Ansible
Abstract |
Ansible |
Authors |
Walter Fan |
Status |
WIP as draft |
Updated |
2024-05-04 |
Ansible 概述
Ansible is a powerful open-source automation engine that simplifies deployment, orchestration, and cloud provisioning tasks. It employs a playbook, which is a descriptive file written in YAML, a programming language that is easy for humans to read and understand.
Ansible is specifically designed to handle multi-tier deployments efficiently. One of its key advantages is that it operates in an agentless manner, establishing connections between nodes using SSH.
Quick start
Setup SSH
#Setting Up SSH Command
$ sudo apt-get install openssh-server
#Generating SSH Key
$ ssh-keygen
#Copy the SSH Key on the Hosts
$ ssh-copy-id hostname
#Check the SSH Connection
$ ssh <nodeName>
Install Ansible
#Add Ansible repository
$ sudo apt-add-repository ppa:ansible/ansible
#Run the update command
$ sudo apt-get update
#Install Ansible package
$ sudo apt-get install ansible
#Check Ansible Version
$ ansible –version
Ansible Terms
Before we get into the important Ansible commands, first, let’s understand its basic terminology.
Server: An entity that provides service for our Ansible
Machine: A physical machine, a VM, or a container
Target machine: An end machine to be configured by Ansible
Task: An action
Playbook: A location where YAML files are written and executed
Ad-hoc Commands
An ad-hoc command is a command that we would use to do something really quick but would not want to save for later, i.e., we might not use this command in the future.

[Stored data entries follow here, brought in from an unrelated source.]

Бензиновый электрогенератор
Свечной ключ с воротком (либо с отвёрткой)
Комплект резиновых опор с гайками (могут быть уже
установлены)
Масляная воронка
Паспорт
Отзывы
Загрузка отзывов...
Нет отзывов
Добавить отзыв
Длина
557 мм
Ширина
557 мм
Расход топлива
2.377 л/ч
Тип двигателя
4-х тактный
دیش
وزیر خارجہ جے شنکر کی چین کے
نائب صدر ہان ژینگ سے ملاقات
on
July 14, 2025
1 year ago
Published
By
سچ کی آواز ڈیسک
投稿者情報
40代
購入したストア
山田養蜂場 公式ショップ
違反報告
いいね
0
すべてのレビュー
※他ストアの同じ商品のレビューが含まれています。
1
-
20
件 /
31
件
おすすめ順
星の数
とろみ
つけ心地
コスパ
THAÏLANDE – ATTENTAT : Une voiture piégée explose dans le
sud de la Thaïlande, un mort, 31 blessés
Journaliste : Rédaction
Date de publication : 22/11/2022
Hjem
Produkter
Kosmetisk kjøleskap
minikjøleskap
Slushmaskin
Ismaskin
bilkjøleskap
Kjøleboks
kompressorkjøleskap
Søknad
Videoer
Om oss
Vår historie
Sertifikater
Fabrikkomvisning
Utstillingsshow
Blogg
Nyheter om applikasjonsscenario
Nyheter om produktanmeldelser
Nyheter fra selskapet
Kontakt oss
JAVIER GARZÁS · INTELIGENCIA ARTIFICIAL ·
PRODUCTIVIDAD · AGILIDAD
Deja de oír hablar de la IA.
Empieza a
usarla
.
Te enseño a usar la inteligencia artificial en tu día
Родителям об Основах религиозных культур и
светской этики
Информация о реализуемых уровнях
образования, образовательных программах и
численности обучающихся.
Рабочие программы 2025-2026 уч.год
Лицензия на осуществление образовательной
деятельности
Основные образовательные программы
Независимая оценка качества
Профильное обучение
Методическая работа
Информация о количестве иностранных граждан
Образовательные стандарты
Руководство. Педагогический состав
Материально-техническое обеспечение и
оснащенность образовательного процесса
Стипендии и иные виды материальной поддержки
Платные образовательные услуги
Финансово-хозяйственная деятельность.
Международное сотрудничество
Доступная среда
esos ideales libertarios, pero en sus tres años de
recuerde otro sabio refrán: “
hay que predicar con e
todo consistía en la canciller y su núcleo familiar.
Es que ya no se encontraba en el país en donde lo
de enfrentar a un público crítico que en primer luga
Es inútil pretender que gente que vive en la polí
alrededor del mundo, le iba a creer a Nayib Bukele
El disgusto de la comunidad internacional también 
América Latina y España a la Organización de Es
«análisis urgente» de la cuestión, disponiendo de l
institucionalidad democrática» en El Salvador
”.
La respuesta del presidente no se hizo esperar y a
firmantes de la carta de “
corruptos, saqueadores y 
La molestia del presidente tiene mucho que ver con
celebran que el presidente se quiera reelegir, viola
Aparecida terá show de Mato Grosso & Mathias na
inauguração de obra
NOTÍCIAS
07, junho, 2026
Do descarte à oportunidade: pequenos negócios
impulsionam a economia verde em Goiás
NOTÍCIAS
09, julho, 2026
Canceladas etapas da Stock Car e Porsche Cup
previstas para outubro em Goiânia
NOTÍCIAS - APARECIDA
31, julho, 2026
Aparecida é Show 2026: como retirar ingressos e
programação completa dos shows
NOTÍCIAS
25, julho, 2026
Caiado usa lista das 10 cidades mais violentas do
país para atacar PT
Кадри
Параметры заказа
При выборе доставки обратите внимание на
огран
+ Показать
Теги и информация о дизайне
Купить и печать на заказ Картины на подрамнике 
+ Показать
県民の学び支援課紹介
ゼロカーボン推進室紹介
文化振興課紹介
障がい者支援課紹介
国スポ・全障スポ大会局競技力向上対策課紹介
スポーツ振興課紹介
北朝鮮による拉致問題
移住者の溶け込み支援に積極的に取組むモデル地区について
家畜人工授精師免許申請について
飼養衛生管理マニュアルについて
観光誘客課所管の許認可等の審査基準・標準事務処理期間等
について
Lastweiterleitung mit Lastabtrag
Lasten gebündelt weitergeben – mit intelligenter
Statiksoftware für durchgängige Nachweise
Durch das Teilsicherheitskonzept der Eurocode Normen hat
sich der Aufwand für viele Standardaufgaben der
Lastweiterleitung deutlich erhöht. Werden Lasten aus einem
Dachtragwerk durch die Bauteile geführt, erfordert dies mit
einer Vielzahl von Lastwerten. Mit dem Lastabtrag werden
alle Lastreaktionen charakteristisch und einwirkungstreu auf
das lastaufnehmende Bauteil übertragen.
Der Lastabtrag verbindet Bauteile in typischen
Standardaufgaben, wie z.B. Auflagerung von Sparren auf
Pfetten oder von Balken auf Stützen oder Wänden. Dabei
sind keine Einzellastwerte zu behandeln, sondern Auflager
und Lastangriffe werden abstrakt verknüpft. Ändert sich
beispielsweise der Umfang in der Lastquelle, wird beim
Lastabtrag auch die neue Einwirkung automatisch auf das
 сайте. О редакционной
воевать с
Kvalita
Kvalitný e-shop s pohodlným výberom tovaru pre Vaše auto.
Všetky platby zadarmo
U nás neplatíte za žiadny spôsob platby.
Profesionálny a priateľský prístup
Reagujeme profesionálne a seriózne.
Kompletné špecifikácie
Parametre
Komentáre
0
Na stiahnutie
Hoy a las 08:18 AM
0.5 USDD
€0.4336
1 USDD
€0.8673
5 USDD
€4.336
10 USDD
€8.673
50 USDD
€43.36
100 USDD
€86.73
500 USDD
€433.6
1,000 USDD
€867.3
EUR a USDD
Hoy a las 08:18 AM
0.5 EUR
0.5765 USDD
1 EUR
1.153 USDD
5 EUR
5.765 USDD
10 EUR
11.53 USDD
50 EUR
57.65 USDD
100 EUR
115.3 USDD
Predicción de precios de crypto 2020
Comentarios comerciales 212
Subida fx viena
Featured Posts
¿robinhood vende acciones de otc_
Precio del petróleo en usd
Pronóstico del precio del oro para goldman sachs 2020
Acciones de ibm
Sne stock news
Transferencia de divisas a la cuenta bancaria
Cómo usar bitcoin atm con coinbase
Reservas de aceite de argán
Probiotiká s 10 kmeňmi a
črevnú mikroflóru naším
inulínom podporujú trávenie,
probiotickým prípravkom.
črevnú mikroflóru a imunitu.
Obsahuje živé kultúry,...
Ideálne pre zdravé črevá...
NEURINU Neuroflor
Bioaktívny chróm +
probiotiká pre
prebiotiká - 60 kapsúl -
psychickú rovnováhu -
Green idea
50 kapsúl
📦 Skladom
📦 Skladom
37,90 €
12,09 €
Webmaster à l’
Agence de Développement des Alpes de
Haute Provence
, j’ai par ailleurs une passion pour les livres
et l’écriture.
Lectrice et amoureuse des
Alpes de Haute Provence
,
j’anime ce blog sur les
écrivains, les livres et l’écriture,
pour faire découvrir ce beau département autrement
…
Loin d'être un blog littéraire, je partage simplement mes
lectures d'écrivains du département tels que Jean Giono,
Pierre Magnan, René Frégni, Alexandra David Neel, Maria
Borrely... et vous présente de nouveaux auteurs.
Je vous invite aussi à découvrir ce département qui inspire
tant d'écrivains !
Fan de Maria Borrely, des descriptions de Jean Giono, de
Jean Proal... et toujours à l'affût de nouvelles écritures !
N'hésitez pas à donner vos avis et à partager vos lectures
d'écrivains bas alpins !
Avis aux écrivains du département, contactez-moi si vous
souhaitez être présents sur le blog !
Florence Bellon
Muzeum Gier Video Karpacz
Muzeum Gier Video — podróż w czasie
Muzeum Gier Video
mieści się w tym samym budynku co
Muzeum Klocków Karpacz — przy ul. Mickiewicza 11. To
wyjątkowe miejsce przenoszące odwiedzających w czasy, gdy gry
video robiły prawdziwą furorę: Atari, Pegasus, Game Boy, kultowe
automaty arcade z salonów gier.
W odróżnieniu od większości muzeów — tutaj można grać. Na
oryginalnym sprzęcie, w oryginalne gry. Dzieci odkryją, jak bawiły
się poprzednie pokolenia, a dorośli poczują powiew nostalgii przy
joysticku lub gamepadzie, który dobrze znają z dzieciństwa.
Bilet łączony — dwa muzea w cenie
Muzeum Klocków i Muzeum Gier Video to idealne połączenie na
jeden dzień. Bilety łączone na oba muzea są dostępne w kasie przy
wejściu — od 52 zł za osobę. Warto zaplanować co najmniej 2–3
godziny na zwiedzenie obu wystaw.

General syntax of an ad-hoc command:
Command hostgroup module/options [arguments]
Function |
Command |
|---|---|
To check the connectivity of hosts |
#ansible <group> -m ping |
To reboot hosts |
#ansible <group> -a “/bin/reboot” |
To check the host system’s info |
#ansible<group> -m setup | less |
To transfer files |
#ansible <group> -m copy -a “src=home/ansible dest=/tmo/home” |
To create a new user |
#ansible<group> -m user -a “name=ansible password= <encrypted password>” |
To delete a user |
#ansible<group> -m user -a “name=ansible state- absent” |
To check if a package is installed and to update it |
#ansible<group> -m yum -a “name=httpd state=latest” |
To check if a package is installed but not to update it |
#ansible<group> -m yum -a “name=httpd state=present” |
To check if a package is of a specific version |
#ansible<group> -m yum -a “name=httpd-1.8 state=latest” |
To check if a package is not installed |
#ansible <group> -m yum -a “name= httpd state= absent |
To start a service |
#ansible<group> -m service -a “name= httpd state=”started” |
To stop a service |
#ansible<group> -m service -a “name= httpd state=”stopped” |
To restart a service |
#ansible<group> -m service -a “name= httpd state=”restarted” |
参见
ansible-playbook
usage
ansible-playbook -i /path/to/my_inventory_file -u my_connection_user \
-k -f 3 -T 30 -t my_tag -M /path/to/my_modules -b -K my_playbook.yml
命令行选项说明:
-i - uses my_inventory_file in the path provided for inventory to match the pattern.
-u - connects over SSH as my_connection_user.
-k - asks for password which is then provided to SSH authentication.
-f - allocates 3 forks.
-T - sets a 30-second timeout.
-t - runs only tasks marked with the tag my_tag.
-M - loads local modules from /path/to/my/modules.
-b - executes with elevated privileges (uses become).
-K - prompts the user for the become password.